Collected data
········
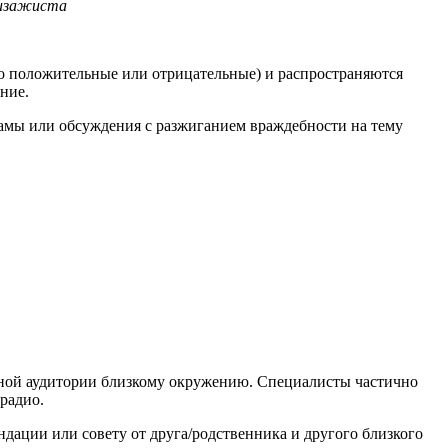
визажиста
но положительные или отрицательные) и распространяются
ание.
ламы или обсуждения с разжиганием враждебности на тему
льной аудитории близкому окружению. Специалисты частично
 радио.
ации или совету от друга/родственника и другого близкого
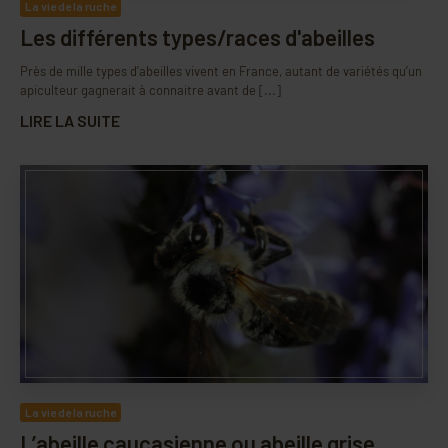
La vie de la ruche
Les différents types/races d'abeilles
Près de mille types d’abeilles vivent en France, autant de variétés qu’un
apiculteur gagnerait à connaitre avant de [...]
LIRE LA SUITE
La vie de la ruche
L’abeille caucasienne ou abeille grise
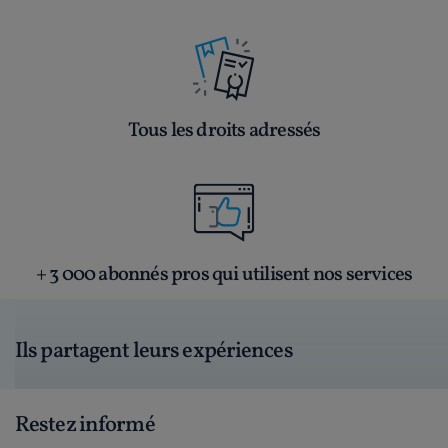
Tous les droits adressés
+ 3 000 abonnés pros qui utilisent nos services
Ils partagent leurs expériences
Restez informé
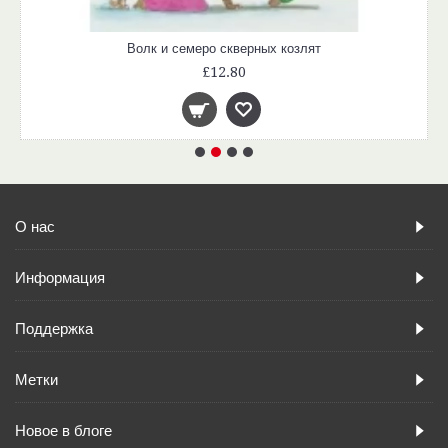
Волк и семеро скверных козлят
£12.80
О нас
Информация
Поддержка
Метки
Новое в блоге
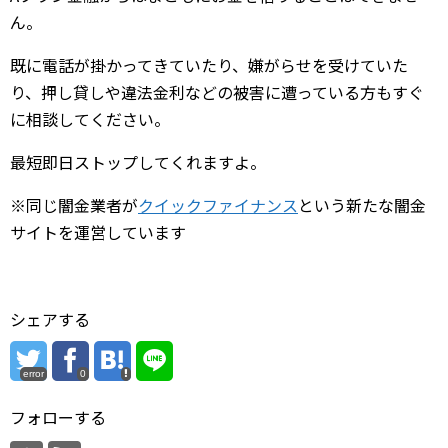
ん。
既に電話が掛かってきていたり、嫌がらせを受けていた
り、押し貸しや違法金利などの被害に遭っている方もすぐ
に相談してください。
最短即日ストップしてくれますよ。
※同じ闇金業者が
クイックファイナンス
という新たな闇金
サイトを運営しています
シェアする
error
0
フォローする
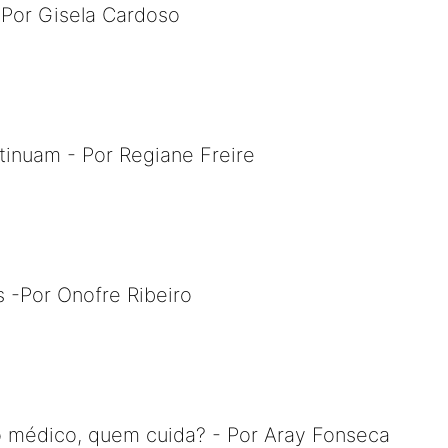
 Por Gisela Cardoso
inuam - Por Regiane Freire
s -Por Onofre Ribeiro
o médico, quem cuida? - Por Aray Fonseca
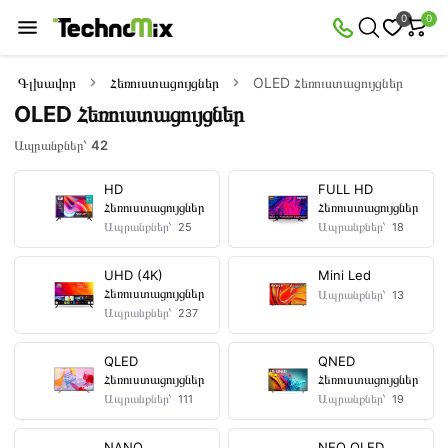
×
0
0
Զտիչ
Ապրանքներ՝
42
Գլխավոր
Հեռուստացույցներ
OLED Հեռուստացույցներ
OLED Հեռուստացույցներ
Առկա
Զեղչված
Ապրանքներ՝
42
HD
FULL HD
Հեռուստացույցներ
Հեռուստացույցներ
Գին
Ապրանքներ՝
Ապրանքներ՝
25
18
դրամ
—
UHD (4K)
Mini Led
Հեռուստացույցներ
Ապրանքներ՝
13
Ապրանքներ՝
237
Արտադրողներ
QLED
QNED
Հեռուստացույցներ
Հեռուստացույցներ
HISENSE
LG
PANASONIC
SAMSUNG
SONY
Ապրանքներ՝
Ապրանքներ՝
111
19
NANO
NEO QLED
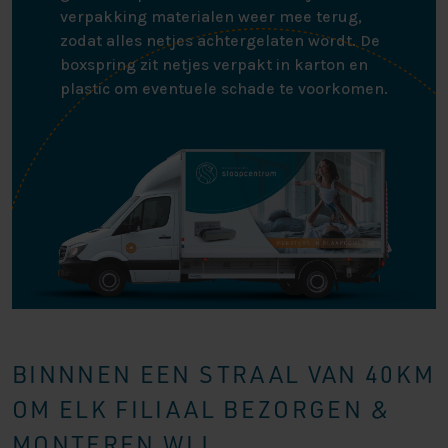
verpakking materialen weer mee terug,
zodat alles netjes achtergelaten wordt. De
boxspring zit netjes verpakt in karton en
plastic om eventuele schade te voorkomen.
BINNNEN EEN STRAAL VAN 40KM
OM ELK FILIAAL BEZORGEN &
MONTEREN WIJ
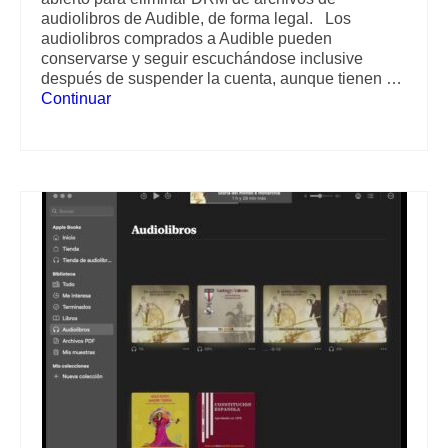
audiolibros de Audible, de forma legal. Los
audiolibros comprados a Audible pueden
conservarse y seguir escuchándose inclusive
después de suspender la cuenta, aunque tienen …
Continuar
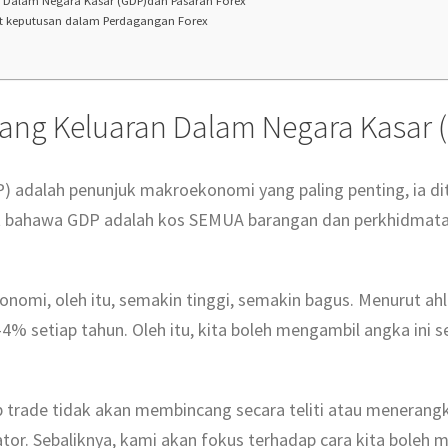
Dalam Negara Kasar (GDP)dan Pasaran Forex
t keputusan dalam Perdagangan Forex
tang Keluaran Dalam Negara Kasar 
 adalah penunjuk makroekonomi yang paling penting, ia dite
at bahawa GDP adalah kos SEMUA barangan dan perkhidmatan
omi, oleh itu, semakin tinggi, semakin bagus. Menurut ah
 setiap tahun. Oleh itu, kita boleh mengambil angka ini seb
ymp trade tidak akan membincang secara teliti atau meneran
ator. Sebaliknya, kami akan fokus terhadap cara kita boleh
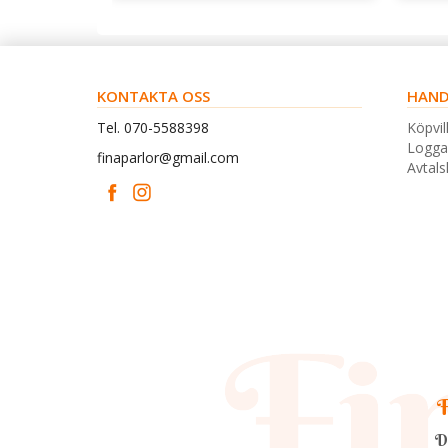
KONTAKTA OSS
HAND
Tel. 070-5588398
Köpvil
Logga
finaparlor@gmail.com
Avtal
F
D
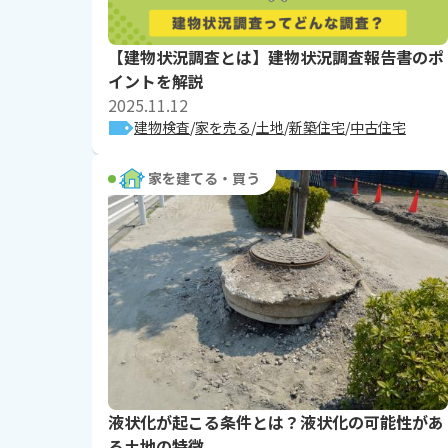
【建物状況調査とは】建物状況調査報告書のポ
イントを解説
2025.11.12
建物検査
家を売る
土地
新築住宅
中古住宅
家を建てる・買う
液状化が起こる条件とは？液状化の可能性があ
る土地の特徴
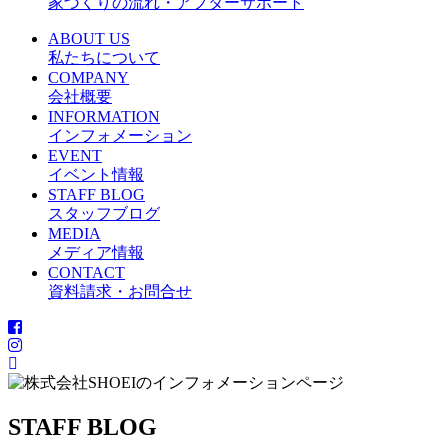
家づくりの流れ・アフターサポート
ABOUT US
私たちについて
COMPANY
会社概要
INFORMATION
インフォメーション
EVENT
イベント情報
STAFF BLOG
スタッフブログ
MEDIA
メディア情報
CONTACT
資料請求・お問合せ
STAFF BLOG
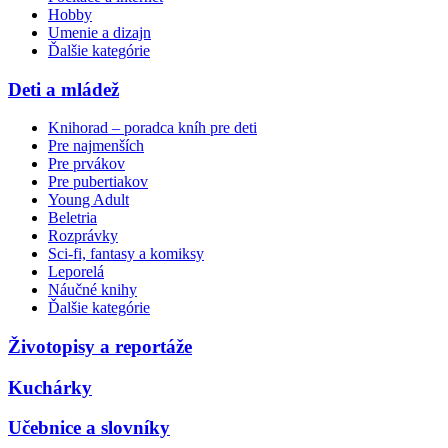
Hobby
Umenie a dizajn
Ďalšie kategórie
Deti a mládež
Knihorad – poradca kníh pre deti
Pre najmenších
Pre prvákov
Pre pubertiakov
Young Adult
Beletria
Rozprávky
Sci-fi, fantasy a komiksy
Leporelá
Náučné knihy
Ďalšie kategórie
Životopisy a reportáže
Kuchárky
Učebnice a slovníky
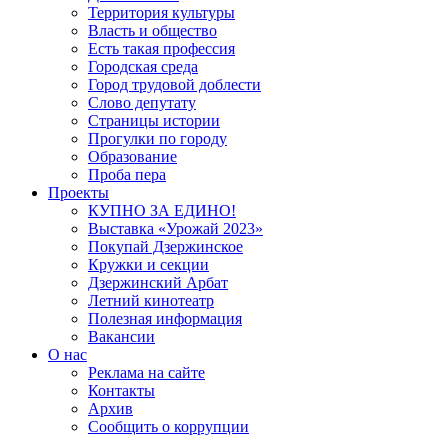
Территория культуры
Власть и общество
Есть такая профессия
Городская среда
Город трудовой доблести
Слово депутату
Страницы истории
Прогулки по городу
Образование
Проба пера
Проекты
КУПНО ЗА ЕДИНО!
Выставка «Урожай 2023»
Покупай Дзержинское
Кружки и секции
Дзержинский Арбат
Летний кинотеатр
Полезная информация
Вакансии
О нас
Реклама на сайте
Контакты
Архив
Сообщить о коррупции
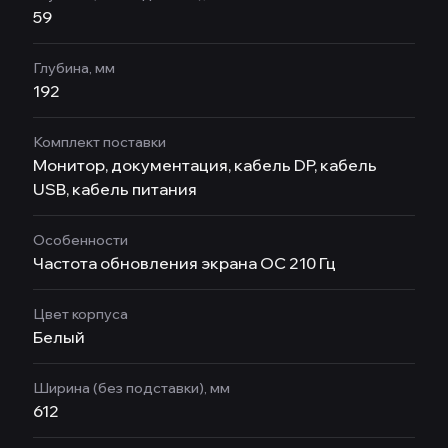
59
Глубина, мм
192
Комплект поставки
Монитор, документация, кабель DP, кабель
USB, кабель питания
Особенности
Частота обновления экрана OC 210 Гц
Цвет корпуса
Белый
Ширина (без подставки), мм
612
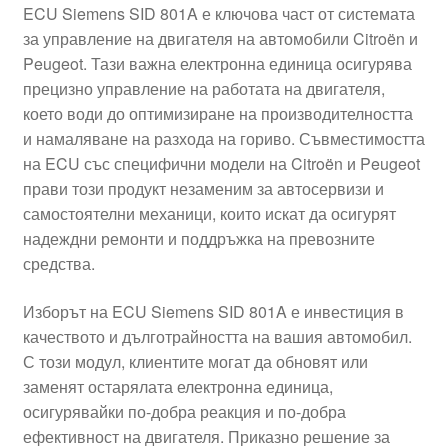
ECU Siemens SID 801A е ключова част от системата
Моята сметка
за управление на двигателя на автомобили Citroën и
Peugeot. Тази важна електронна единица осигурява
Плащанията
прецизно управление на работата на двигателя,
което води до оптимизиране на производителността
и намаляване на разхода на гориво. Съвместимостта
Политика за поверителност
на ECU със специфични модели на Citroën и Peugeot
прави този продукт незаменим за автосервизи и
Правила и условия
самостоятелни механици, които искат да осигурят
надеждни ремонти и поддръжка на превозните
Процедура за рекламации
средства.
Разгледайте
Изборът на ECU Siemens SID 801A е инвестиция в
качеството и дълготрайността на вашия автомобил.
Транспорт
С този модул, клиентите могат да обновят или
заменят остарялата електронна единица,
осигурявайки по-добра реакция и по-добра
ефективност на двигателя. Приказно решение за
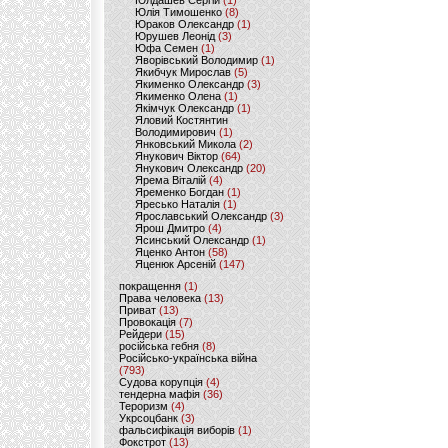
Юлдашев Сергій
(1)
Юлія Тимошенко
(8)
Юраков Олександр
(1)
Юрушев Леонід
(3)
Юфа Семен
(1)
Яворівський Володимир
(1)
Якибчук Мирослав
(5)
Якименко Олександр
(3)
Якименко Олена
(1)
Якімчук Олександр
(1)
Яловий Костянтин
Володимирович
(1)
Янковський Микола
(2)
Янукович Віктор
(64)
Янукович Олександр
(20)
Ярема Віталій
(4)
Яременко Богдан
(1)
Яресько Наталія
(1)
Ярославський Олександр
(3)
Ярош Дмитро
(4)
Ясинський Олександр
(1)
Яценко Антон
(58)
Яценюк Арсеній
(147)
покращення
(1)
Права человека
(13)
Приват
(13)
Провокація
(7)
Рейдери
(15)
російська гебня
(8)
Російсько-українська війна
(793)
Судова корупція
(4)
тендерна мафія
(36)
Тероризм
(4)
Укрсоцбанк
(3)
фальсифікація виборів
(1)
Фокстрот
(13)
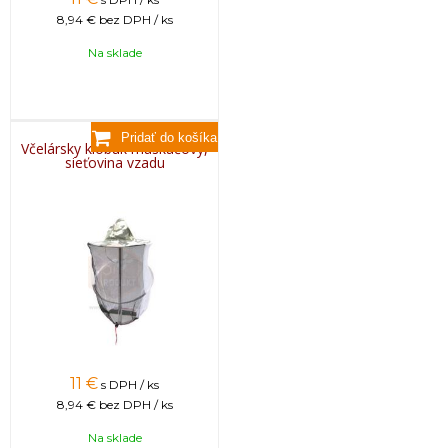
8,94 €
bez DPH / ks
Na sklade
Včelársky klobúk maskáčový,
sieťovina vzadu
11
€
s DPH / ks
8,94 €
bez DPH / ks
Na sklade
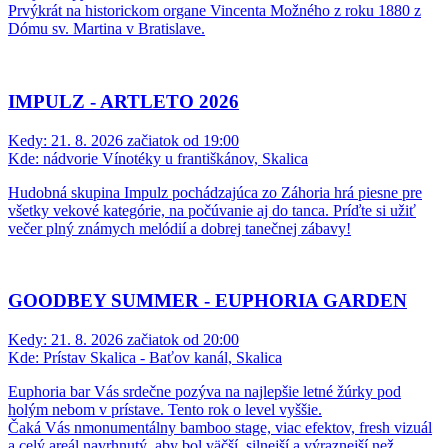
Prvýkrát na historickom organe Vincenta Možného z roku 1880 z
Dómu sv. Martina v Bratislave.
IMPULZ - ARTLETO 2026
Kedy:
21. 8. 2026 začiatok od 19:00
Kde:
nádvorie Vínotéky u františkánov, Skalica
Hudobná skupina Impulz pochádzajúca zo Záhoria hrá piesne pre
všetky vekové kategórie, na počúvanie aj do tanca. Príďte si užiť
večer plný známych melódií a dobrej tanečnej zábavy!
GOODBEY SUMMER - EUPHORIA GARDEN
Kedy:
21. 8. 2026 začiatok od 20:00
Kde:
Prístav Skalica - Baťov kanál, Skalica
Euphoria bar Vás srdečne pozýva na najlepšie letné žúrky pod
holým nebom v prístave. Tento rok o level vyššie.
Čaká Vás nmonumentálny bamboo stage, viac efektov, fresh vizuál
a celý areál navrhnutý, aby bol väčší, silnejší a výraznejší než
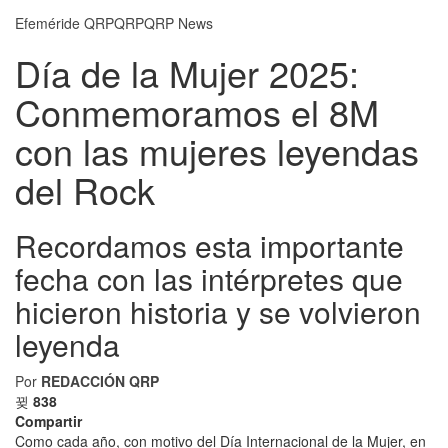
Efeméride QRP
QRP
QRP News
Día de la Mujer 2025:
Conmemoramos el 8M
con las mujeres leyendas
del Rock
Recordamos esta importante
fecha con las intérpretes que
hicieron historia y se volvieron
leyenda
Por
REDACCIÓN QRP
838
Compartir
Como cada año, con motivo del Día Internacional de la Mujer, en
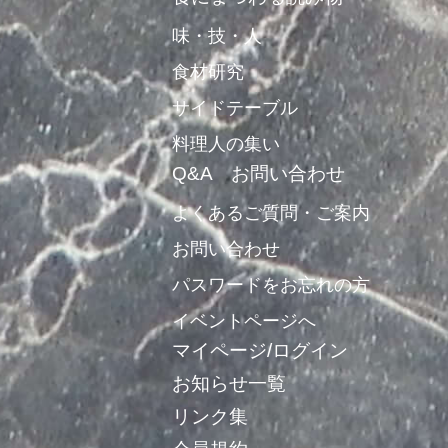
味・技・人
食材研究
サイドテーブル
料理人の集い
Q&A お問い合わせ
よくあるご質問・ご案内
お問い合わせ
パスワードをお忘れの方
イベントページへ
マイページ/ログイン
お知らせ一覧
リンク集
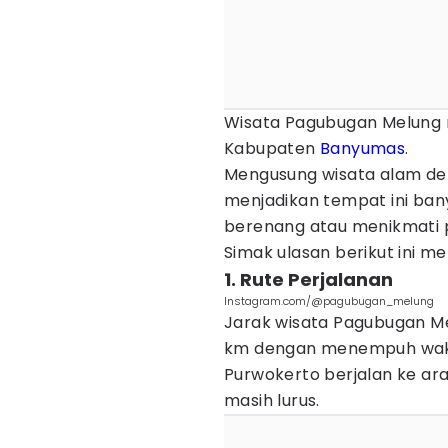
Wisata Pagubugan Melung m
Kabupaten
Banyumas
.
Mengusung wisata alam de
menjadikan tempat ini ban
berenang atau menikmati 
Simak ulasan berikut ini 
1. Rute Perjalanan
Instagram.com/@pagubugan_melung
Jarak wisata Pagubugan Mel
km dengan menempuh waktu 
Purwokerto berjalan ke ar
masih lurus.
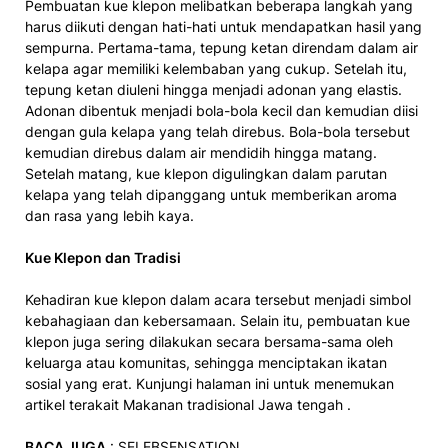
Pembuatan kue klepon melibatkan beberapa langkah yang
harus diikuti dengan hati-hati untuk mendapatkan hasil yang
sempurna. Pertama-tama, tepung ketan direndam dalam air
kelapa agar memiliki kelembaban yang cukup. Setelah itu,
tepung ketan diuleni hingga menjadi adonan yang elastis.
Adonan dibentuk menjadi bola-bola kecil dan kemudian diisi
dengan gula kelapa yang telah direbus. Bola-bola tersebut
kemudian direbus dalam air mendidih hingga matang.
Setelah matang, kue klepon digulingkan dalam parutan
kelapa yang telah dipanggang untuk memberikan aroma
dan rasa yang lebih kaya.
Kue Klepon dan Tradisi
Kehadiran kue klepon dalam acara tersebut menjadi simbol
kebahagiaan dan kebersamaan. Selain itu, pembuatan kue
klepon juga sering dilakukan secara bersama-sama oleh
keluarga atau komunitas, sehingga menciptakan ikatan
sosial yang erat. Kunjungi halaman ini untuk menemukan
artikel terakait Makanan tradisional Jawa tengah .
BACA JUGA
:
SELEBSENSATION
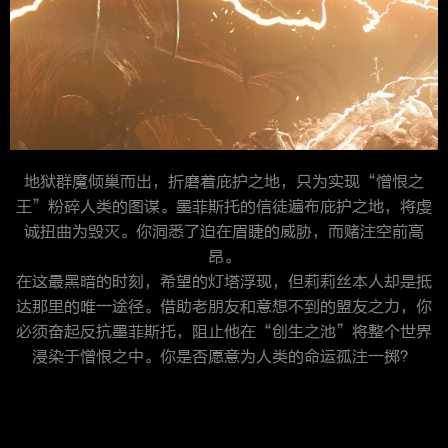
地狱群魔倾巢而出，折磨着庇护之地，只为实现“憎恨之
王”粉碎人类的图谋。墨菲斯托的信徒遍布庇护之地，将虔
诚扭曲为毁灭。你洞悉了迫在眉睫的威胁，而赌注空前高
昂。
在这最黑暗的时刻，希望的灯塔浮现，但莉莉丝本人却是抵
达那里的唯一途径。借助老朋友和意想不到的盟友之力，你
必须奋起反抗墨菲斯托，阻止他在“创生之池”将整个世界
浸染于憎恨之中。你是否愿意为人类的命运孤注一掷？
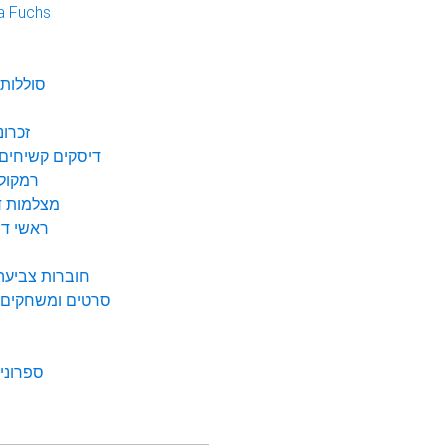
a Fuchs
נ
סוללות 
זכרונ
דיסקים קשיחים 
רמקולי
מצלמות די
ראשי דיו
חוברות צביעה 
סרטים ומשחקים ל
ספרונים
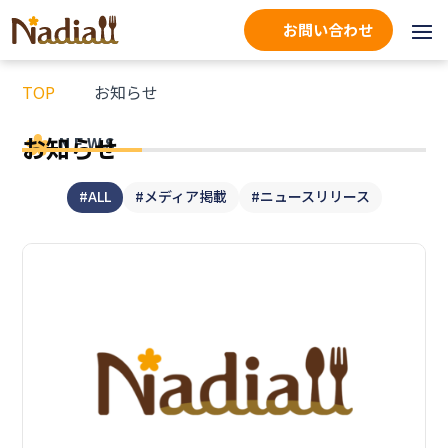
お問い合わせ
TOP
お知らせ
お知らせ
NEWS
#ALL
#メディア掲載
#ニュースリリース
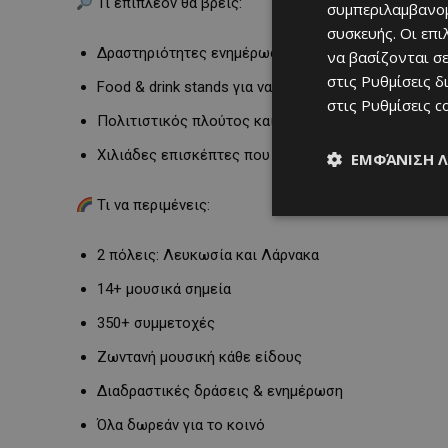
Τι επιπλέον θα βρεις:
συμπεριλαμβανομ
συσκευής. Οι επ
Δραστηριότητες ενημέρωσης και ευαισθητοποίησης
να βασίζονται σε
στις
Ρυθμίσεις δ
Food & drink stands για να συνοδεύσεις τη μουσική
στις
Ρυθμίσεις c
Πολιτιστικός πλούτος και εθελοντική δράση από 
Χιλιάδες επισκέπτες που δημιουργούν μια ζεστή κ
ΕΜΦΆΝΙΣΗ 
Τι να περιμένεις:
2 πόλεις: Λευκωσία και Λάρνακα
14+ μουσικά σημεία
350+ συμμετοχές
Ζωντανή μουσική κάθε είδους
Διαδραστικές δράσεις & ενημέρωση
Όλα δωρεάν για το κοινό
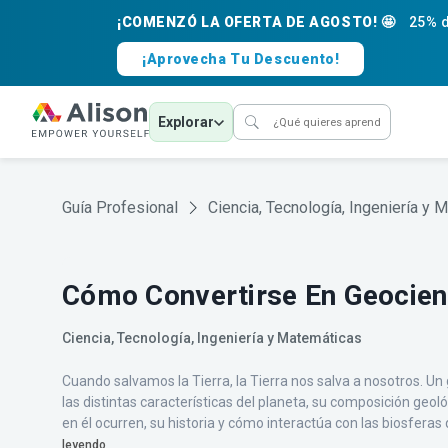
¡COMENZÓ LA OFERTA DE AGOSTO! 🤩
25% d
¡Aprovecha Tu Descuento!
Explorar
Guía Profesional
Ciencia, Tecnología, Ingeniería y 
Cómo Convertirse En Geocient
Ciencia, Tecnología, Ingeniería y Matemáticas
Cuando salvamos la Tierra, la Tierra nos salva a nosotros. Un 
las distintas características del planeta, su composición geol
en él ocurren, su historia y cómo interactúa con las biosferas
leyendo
········
** Activity **
Each line that holds the word "secara" should be extracted from the records.

** Reply **
ymp trade tidak akan membincang secara teliti atau meneran
klepon juga sering dilakukan secara bersama-sama oleh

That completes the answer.